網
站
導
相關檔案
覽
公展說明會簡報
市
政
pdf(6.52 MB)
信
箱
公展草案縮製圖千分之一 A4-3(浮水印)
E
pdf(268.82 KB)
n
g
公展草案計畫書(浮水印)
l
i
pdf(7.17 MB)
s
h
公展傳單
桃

+---+

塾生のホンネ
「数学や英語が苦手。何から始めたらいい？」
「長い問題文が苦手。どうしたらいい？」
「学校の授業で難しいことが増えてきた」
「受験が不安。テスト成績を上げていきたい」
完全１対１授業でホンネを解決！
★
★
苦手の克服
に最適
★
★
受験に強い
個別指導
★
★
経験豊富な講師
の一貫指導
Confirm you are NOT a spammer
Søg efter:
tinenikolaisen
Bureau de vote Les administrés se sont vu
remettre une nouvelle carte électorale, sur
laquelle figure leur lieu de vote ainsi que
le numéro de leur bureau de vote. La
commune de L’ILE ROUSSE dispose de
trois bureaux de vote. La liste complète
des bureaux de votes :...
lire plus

+---+

* **Exercise directions**: Report only how many lines of the listing hold the word "bureaux".

* **Reply to the task**: 2